The French police force, National Gendarmerie, announced to have neutralized the Retadup malware on over 850,000 computers taking over its C2 server.
The French police force, National Gendarmerie, announced the successful takedown of a huge RETADUP botnet after it has taken the control of its command and control (C2) server. The operation allowed the France law enforcement agency to remotely disinfect more than 850,000 computers worldwide with the help of Avast malware researchers.
La #gendarmerie démantèle l'un des plus gros réseaux d'ordinateurs piratés au monde ! En lien avec le #FBI, les #cybergendarmes parviennent à "désinfecter" à distance plus de 850 000 ordinateurs. Une #PremièreMondiale ! ??
— Gendarmerie nationale (@Gendarmerie) August 28, 2019
Most of the infected systems were located in Latin America, more than 85% of victims did not have any security software installed. The highest number of infection was in Peru, followed by Venezuela, Bolivia, Mexico and Ecuador.
The Retadup bot has been around since at least 2015, it was involved in several malicious campaigns aimed at delivering malware such as information stealers, ransomware and miners.
In recent campaigns, the Retadup worm was observed delivering Monero cryptocurrency miners in Latin America.
Earlier this year, malware researchers from Avast antivirus firm discovered a design flaw in the C&C protocol of the botnet that could have been exploited to remove the malware from infected computers.
The exploitation of the flaw required the control of the command and control server that was hosted with a hosting provider located in France.
Then Avast contacted the Cybercrime Fighting Center (C3N) of the French National Gendarmerie in March this year and requested its support to dismantle the botnet.
The French authorities took control over the RETADUP C2 server in July and replaced it with a C2 server designed to disinfect the machines by abusing the design flaw in its protocol. The server instructed the bot to remove itself from infected machines.
“In accordance with our recommendations, C3N dismantled a malicious command and control (C&C) server and replaced it with a disinfection server.” reads a blog postpublished by Avast. “The disinfection server responded to incoming bot requests with a specific response that caused connected pieces of the malware to self-destruct. At the time of publishing this article, the collaboration has neutralized over 850,000 unique infections of Retadup.”

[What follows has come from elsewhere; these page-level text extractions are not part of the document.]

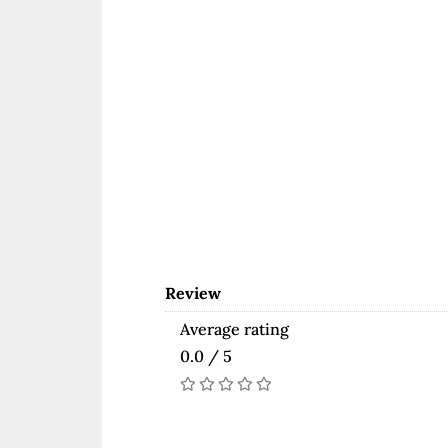
Review
Average rating
0.0 / 5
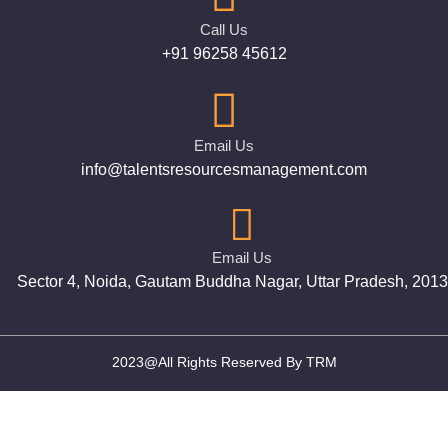
Call Us
+91 96258 45612
Email Us
info@talentsresourcesmanagement.com
Email Us
Sector 4, Noida, Gautam Buddha Nagar, Uttar Pradesh, 201
2023@All Rights Reserved By TRM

The National Criminal Intelligence Service at Gendarmerie Nationale will keep the disinfection server online for a few more months to remove the malware from the largest number of computers. Experts noticed that some infected computers still haven’t contacted the disinfection server, some have been offline since July.
“We managed to clean more than 850,000 machines that were infected by the Retadup virus.This fleet of computers made it possible to make global attacks of very, very great magnitude.You can imagine our satisfaction to have succeeded to remove the viruses from the computers of the victims, who at first did not even know that their machines were infected.” explained Jean-Dominique Nollet, head of the National Criminal Intelligence Service at Gendarmerie Nationale.

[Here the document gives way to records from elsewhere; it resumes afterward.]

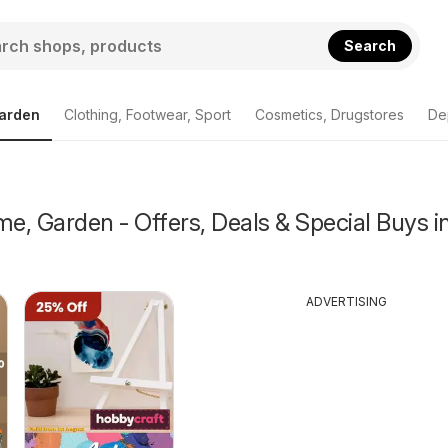
Search
arden
Clothing, Footwear, Sport
Cosmetics, Drugstores
De
, Garden - Offers, Deals & Special Buys i
ADVERTISING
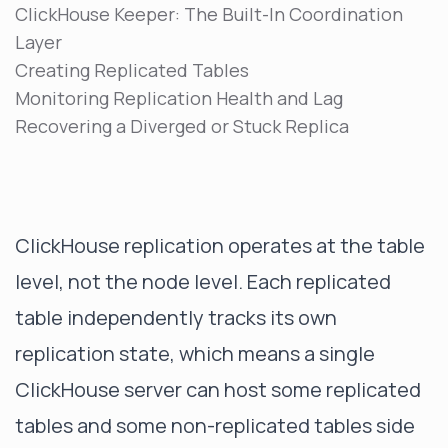
ClickHouse Keeper: The Built-In Coordination
Layer
Creating Replicated Tables
Monitoring Replication Health and Lag
Recovering a Diverged or Stuck Replica
ClickHouse replication operates at the table
level, not the node level. Each replicated
table independently tracks its own
replication state, which means a single
ClickHouse server can host some replicated
tables and some non-replicated tables side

“Basically, we managed to detect where was the command server, the control tower of the network of infected computers, the ‘botnet’. It was copied, replicated with a server of ours, and made to do things that allow the virus to be idle on the victims’ computers.”

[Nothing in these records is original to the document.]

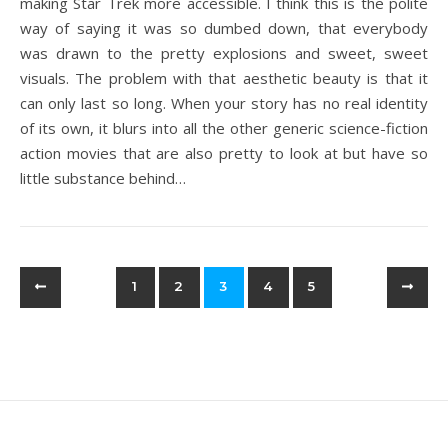
making Star Trek more accessible. I think this is the polite
way of saying it was so dumbed down, that everybody
was drawn to the pretty explosions and sweet, sweet
visuals. The problem with that aesthetic beauty is that it
can only last so long. When your story has no real identity
of its own, it blurs into all the other generic science-fiction
action movies that are also pretty to look at but have so
little substance behind…
1
2
3
4
5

The French authorities also shared with the FBI its findings on the botnet, the experts, in fact, discovered that part of the C2 infrastructure was in the United States. The FBI quickly took down this C2 server on July 8.
“Some parts of the C&C infrastructure were also located in the US. The Gendarmerie alerted the FBI who took them down, and on July 8 the malware authors no longer had any control over the malware bots. Since it was the C&C server’s responsibility to give mining jobs to the bots, none of the bots received any new mining jobs to execute after this takedown.” continues Avast. “This meant that they could no longer drain the computing power of their victims and that the malware authors no longer received any monetary gain from mining.”
Experts explained that Retadup has been under active development for years now, for this reason, there are many different variants in the wild. These variants are quite similar and only differ in how the implementation of the functionality, while the core is written in either AutoIt or AutoHotkey.
The analysis of the C&C server allowed the experts to discover that it also contained a .NET controller for an AutoIt RAT called HoudRat. Researchers believe it is just a more and less prevalent variant of Retadup.
Technical details on the Retadup bot are included in the analysis published by Avast.